Hay cosas que son más duras de creer, como pretender que el cielo de la India no es azul sino verde. Verde opalino, precisa DN. Los poetas indios cantan al «color loro del cielo», asegura...

Con todo, hay un asunto en el que DN da en el blanco, y es el de las relaciones entre los sexos. Ella es una mujer europea y viaja sola por la India (pero como es una mujer de posibles y estamos en la primera mitad del sXX la acompaña uno que otro boy), de modo que la cuestión de la diferenciación sexual salta a los ojos. DN se propone conocer de cerca la religiosidad de los indios y para acercarse a lo que busca no duda en jugar sobre dos tableros, afirmando su condición de mujer extranjera o bien escondiéndola, o al menos poniéndola entre paréntesis oculares.

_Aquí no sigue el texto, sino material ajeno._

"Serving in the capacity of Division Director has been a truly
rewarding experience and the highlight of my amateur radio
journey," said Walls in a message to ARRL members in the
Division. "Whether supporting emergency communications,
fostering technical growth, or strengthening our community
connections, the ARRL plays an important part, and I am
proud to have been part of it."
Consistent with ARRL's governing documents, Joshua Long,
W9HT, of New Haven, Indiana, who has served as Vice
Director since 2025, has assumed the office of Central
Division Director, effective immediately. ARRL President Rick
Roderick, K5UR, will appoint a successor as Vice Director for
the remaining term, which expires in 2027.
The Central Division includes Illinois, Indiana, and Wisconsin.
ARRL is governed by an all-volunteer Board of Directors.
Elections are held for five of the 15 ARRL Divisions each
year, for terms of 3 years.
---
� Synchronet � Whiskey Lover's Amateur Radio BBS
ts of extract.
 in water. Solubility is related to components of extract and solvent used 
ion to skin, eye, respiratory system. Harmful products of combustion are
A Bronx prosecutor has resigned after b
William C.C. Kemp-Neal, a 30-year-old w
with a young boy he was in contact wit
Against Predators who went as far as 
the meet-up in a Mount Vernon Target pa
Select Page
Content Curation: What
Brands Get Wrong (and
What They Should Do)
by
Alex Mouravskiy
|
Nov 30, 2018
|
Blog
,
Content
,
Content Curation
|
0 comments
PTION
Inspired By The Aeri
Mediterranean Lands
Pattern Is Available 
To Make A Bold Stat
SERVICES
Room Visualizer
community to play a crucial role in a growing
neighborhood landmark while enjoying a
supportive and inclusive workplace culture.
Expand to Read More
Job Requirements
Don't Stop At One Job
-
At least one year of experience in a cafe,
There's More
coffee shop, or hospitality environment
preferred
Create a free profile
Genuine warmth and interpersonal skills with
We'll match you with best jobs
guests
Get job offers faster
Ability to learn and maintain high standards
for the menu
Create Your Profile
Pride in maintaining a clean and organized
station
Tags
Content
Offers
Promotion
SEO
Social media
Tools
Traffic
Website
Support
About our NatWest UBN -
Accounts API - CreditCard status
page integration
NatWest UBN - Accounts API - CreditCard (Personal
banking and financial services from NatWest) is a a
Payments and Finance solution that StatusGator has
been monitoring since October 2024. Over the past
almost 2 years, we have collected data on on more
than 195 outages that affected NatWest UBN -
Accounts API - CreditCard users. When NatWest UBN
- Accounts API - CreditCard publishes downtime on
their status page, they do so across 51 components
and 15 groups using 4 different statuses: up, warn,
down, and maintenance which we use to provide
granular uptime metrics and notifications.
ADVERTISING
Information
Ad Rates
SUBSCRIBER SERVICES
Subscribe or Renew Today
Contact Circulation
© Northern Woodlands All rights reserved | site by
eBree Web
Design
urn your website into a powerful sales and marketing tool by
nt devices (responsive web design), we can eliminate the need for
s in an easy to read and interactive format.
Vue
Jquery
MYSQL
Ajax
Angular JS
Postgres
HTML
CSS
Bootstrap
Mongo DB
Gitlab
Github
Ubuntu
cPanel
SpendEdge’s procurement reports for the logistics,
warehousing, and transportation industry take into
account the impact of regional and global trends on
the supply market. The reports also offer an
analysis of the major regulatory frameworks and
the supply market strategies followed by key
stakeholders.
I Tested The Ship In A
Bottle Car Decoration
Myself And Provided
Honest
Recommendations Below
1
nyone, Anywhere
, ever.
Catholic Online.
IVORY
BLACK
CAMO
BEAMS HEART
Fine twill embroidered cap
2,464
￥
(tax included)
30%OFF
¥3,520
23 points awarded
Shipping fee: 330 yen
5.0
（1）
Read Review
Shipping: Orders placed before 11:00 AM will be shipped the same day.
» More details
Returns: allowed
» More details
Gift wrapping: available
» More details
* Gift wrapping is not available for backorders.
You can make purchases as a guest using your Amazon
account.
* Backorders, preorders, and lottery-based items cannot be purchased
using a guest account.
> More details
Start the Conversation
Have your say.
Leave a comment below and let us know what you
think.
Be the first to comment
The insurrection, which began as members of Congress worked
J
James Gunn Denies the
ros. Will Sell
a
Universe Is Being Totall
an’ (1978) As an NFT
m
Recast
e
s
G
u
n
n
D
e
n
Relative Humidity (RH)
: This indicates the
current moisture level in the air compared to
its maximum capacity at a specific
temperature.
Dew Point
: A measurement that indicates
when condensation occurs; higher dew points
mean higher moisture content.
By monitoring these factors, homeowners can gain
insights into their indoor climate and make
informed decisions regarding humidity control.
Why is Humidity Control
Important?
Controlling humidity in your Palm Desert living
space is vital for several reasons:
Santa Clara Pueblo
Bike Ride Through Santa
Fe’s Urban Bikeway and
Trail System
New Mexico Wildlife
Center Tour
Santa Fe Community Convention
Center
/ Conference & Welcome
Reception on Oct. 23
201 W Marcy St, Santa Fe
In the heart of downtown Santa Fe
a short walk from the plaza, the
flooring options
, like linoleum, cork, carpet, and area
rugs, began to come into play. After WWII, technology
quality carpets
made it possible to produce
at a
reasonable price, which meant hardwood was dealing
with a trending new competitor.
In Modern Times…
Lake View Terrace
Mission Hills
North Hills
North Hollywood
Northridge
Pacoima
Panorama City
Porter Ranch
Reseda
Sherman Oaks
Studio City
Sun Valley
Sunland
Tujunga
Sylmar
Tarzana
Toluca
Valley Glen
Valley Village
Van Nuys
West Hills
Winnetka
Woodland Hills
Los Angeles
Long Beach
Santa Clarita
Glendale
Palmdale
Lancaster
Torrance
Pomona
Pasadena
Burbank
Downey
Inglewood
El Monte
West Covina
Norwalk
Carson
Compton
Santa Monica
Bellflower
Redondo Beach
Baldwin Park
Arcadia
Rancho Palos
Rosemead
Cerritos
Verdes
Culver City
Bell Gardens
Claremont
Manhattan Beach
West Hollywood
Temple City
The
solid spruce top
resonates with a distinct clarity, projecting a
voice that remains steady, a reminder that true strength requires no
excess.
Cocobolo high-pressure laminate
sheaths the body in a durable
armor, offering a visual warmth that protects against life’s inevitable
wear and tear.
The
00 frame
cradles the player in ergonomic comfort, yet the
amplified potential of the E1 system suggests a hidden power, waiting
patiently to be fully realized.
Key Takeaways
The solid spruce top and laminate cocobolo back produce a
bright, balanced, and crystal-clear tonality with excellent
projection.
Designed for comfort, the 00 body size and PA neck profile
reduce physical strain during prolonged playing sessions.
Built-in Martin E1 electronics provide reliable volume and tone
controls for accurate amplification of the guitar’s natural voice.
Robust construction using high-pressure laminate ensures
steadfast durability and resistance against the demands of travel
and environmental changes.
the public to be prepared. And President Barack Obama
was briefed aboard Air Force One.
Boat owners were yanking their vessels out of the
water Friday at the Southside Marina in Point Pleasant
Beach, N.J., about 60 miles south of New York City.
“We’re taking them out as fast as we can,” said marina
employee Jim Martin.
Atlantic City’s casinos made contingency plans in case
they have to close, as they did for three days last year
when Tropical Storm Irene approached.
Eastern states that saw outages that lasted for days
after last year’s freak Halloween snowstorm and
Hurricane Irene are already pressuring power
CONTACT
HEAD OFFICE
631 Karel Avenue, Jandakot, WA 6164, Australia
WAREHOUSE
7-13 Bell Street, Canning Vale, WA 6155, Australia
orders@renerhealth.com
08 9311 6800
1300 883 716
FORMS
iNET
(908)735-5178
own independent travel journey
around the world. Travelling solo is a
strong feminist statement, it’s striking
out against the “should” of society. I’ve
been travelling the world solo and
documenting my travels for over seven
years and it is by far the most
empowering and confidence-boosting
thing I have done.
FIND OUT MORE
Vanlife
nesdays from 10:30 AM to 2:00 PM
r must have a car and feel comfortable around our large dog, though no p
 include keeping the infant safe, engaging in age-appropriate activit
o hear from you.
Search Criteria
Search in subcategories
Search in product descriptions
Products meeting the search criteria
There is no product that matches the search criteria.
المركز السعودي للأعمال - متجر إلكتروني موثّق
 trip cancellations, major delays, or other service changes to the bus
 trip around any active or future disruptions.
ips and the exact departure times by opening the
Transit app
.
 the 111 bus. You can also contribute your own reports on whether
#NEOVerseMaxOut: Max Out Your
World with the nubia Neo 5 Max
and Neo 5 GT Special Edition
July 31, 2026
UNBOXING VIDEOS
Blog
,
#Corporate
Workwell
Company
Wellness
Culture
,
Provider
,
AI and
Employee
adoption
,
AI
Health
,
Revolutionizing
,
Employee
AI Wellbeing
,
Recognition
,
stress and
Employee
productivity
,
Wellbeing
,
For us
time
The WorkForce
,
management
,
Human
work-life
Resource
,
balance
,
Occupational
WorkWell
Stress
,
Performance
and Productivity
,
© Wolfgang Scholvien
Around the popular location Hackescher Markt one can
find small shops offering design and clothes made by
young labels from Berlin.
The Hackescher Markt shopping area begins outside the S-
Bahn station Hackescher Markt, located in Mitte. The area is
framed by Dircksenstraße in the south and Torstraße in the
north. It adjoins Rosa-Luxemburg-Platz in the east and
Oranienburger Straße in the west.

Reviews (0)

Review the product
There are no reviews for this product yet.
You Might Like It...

Vaya por delante que según explica DN la neurosis sexual india radica en el hecho de que los hindúes creen que las mujeres son incapaces de retener el impulso sexual y por lo tanto la sociedad debe contenerlas —contrariamente a lo que creen mayoritariamente musulmanes y cristianos, que es el impulso sexual masculino el que hay que contener.  

Todo esto da pie a circunstancias elocuentes e hilantes. En el teatro tradicional hindú —un espectáculo vivo y masivo en el que se busca abiertamente la fusión entre la representación y la realidad— los personajes femeninos son representados por hombres. Así se dan casos como el de la boda de Rama y su novia, Sita, ambos adolescentes. Al final de la representación el muchacho que representa a la novia se ve rodeado de ingentes grupos de muchachas que juntan las palmas de las manos a la manera hindú y repiten incansablemente su venerable nombre —Sita, Sita, Sita— escenificando una suerte de éxtasis ante el joven travestido. 

Krishna por su parte es de una belleza incomparable y nadie puede resistirse a su encanto. Tiene la piel luminosa y azul y cuando toca la flauta los animales se acuestan a sus pies y los árboles florecen, como explica el Mahabharata. Como nadie se resiste a su encanto y la boda es el trazado que lleva a ceder al encanto de la persona amada, todos quieren casarse con Krishna y así es como abundan los varones que le han dado el sí y se consideran esposas de Krishna. 

La última y nos vamos. Entre los hindúes, haber nacido tras un largo periodo de infertilidad de los padres es la prueba de que el niño es un don de los dioses. Muchos héroes de las leyendas indias se hicieron esperar antes de nacer. Los niños largamente esperados en la India son niños con sentido. En Occidente, las más de las veces son niños consentidos.